**Task goal:** Once the line containing "Transportation Announce Historic" is found, return it and every line that follows, up to and including the final line of the material, exactly as written.

**Information provided:**
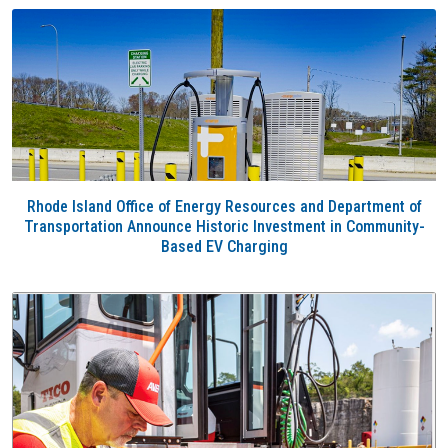
Rhode Island Office of Energy Resources and Department of
Transportation Announce Historic Investment in Community-
Based EV Charging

**Solution for this task:**
Transportation Announce Historic Investment in Community-
Based EV Charging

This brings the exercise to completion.